While submodules have a learning curve, the benefits far outweigh the initial complexity—especially for teams building cross-platform applications with distinct platform requirements and release cycles.
Quick Decision Guide
Use Git Submodules when:
You have 2+ platform-specific repositories that need coordination
Each platform has different build systems and dependencies
You want unified navigation but independent version control
You’re using tools like Claude Code that benefit from seeing the full project structure
Stick with Separate Repositories when:
Platforms are truly independent with no shared features
Different teams own different platforms with no overlap
Release cycles have zero coordination
Consider a Monorepo when:
You can standardize build tooling across platforms (e.g., using Bazel or Nx)

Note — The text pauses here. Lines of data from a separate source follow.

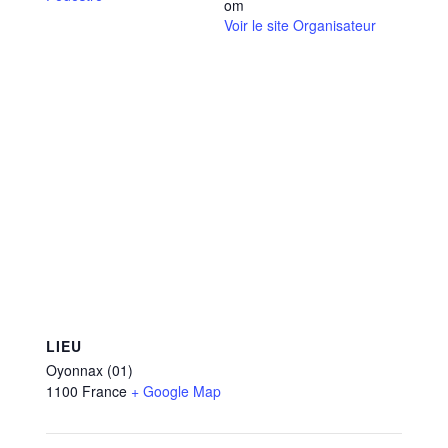
om
Voir le site Organisateur
LIEU
Oyonnax (01)
1100
France
+ Google Map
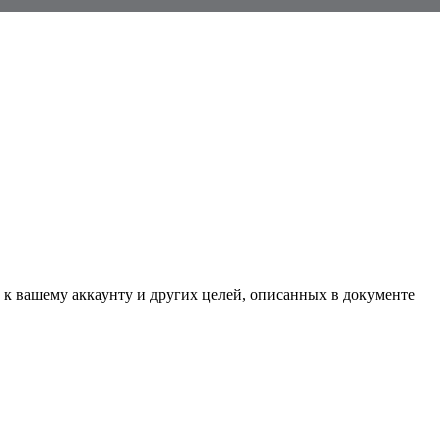
 к вашему аккаунту и других целей, описанных в документе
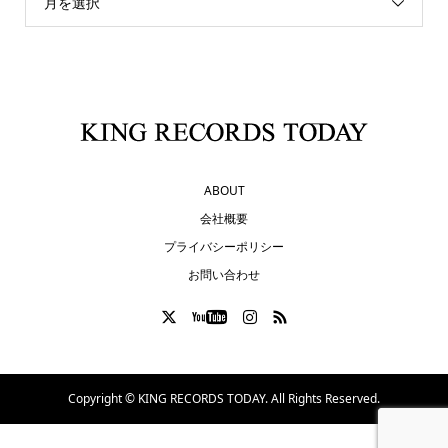
月を選択
ABOUT
会社概要
プライバシーポリシー
お問い合わせ
Copyright ©
KING RECORDS TODAY. All Rights Reserved.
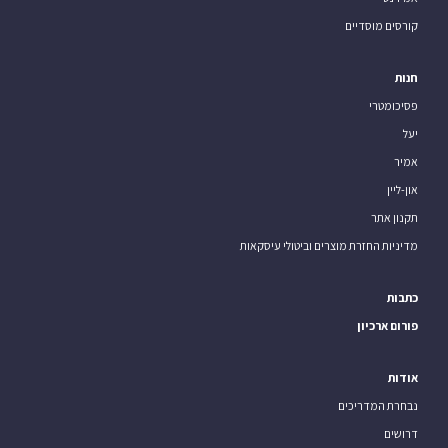
קורסים מוסדיים
חנות
פסיכומטרי
יעל
אמיר
און-ליין
תקנון אתר
מדיניות החזרת מוצרים וביטולי עיסקאות
כתבות
פורום ארכיון
אודות
נבחרת המדריכים
דרושים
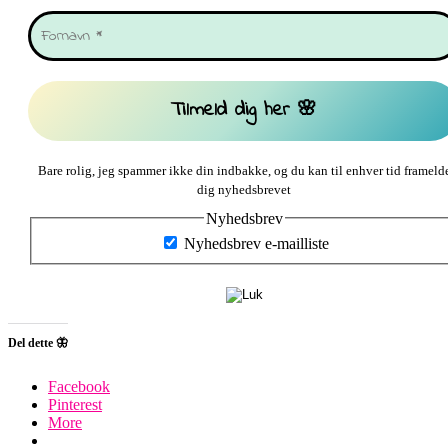
Bare rolig, jeg spammer ikke din indbakke, og du kan til enhver tid frameld
dig nyhedsbrevet
Nyhedsbrev
Nyhedsbrev e-mailliste
Del dette 🦋
Facebook
Pinterest
More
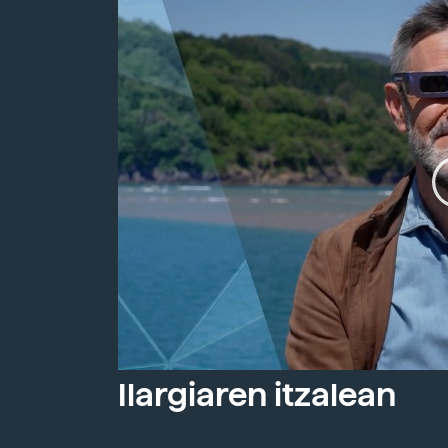
Ilargiaren itzalean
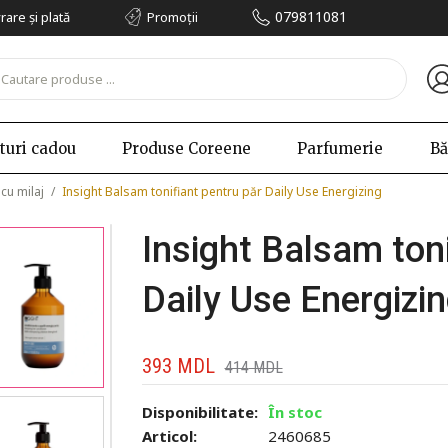
079811081
vrare și plată
Promoții
turi cadou
Produse Coreene
Parfumerie
Bă
 cu milaj
/
Insight Balsam tonifiant pentru păr Daily Use Energizing
Insight Balsam toni
Daily Use Energizi
393
MDL
414
MDL
Disponibilitate:
În stoc
Articol:
2460685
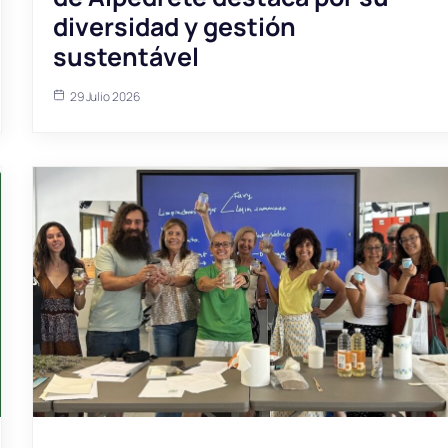
diversidad y gestión
sustentável
29 Julio 2026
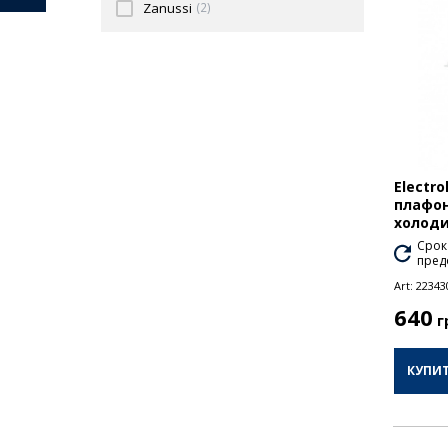
Zanussi
(2)
Electro
плафо
холод
Срок
пред
Art:
22343
640
г
КУПИ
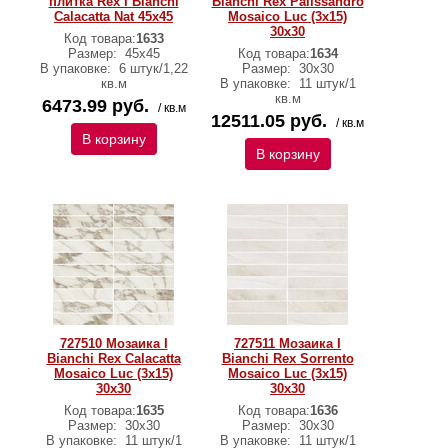
плитка Rex I Bianchi
Bianchi Rex Palissandro
Calacatta Nat 45x45
Mosaico Luc (3x15)
30х30
Код товара:
1633
Размер:
45х45
Код товара:
1634
В упаковке:
6 штук/1,22
Размер:
30х30
кв.м
В упаковке:
11 штук/1
кв.м
6473.99 руб.
/ кв.м
12511.05 руб.
/ кв.м
В корзину
В корзину
727510 Мозаика I
727511 Мозаика I
Bianchi Rex Calacatta
Bianchi Rex Sorrento
Mosaico Luc (3x15)
Mosaico Luc (3x15)
30х30
30х30
Код товара:
1635
Код товара:
1636
Размер:
30х30
Размер:
30х30
В упаковке:
11 штук/1
В упаковке:
11 штук/1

All code must always be released together
You have tooling expertise to manage a large monorepo
Note: This blog post was written by Claude AI (Anthropic’s coding assistant), but is based on the real-world experience of managing the “Math Get To 24” cross-platform game project. The pain points, solutions, and best practices described here come from actual development work across Android (Java/Gradle), iOS (Objective-C/Swift/CocoaPods), Flutter web (Dart), and Firebase backend repositories. The tutorial reflects production-tested workflows that have improved developer productivity and onboarding experience.